**Directions:**
Could you output each line below precisely as it stands, without the images?

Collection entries
———

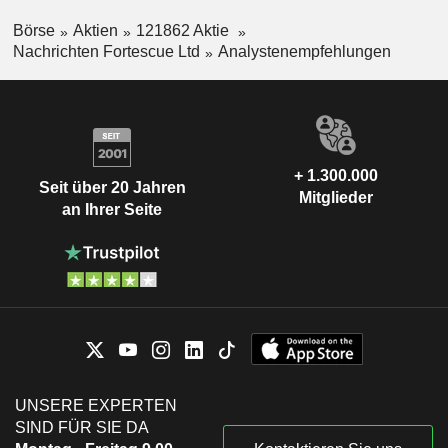
Börse
Aktien
121862 Aktie
Nachrichten Fortescue Ltd
Analystenempfehlungen
+ 1.300.000
Seit über 20 Jahren
Mitglieder
an Ihrer Seite
UNSERE EXPERTEN
SIND FÜR SIE DA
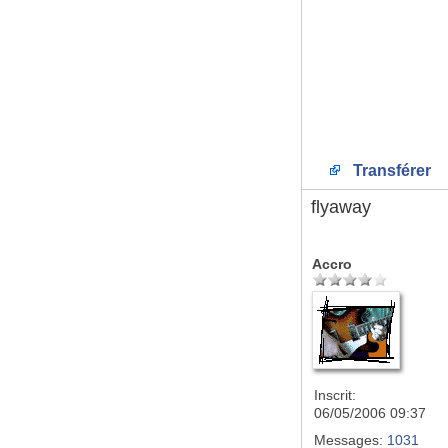
Transférer
flyaway
Accro
Inscrit:
06/05/2006 09:37
Messages:
1031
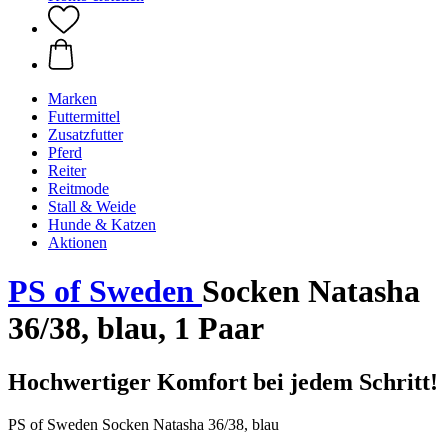
Marken
Futtermittel
Zusatzfutter
Pferd
Reiter
Reitmode
Stall & Weide
Hunde & Katzen
Aktionen
PS of Sweden
Socken Natasha
36/38, blau, 1 Paar
Hochwertiger Komfort bei jedem Schritt!
PS of Sweden Socken Natasha 36/38, blau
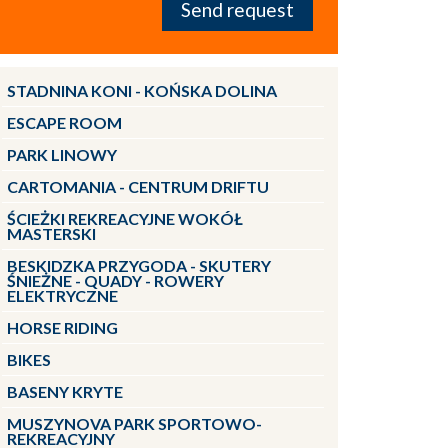
STADNINA KONI - KOŃSKA DOLINA
ESCAPE ROOM
PARK LINOWY
CARTOMANIA - CENTRUM DRIFTU
ŚCIEŻKI REKREACYJNE WOKÓŁ
MASTERSKI
BESKIDZKA PRZYGODA - SKUTERY
ŚNIEŻNE - QUADY - ROWERY
ELEKTRYCZNE
HORSE RIDING
BIKES
BASENY KRYTE
MUSZYNOVA PARK SPORTOWO-
REKREACYJNY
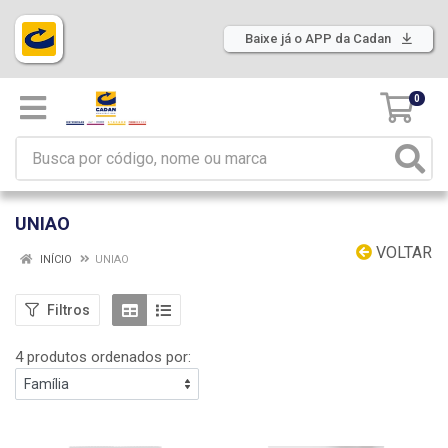
Baixe já o APP da Cadan
0
UNIAO
VOLTAR
INÍCIO
UNIAO
Filtros
4 produtos ordenados por:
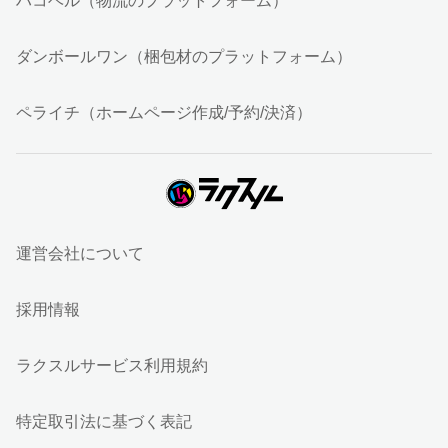
ハコベル（物流のプラットフォーム）
ダンボールワン（梱包材のプラットフォーム）
ペライチ（ホームページ作成/予約/決済）
運営会社について
採用情報
ラクスルサービス利用規約
特定取引法に基づく表記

———

**Solved exercise:**
Börse
Aktien
121862 Aktie
Nachrichten Fortescue Ltd
Analystenempfehlungen
+ 1.300.000
Seit über 20 Jahren
Mitglieder
an Ihrer Seite
UNSERE EXPERTEN
SIND FÜR SIE DA
Transférer
flyaway
Accro
Inscrit:
06/05/2006 09:37
Messages:
1031
Marken
Futtermittel
Zusatzfutter
Pferd
Reiter
Reitmode
Stall & Weide
Hunde & Katzen
Aktionen
PS of Sweden
Socken Natasha
36/38, blau, 1 Paar
Hochwertiger Komfort bei jedem Schritt!
PS of Sweden Socken Natasha 36/38, blau
STADNINA KONI - KOŃSKA DOLINA
ESCAPE ROOM
PARK LINOWY
CARTOMANIA - CENTRUM DRIFTU
ŚCIEŻKI REKREACYJNE WOKÓŁ
MASTERSKI
BESKIDZKA PRZYGODA - SKUTERY
ŚNIEŻNE - QUADY - ROWERY
ELEKTRYCZNE
HORSE RIDING
BIKES
BASENY KRYTE
MUSZYNOVA PARK SPORTOWO-
REKREACYJNY
Baixe já o APP da Cadan
0
UNIAO
VOLTAR
INÍCIO
UNIAO
Filtros
4 produtos ordenados por:
ハコベル（物流のプラットフォーム）
ダンボールワン（梱包材のプラットフォーム）
ペライチ（ホームページ作成/予約/決済）
運営会社について
採用情報
ラクスルサービス利用規約
特定取引法に基づく表記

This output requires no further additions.